=== Work order ===
Word for word, copy the records and drop the pictures.

--- Entries supplied ---

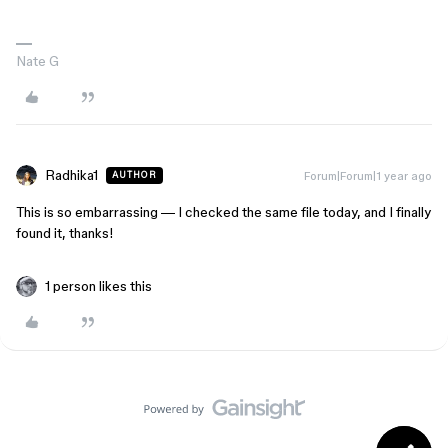
Nate G
Radhika1
Forum|Forum|1 year ago
AUTHOR
This is so embarrassing — I checked the same file today, and I finally
found it, thanks!
1 person likes this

---

=== Answer to this task ===
Nate G
Radhika1
Forum|Forum|1 year ago
AUTHOR
This is so embarrassing — I checked the same file today, and I finally
found it, thanks!
1 person likes this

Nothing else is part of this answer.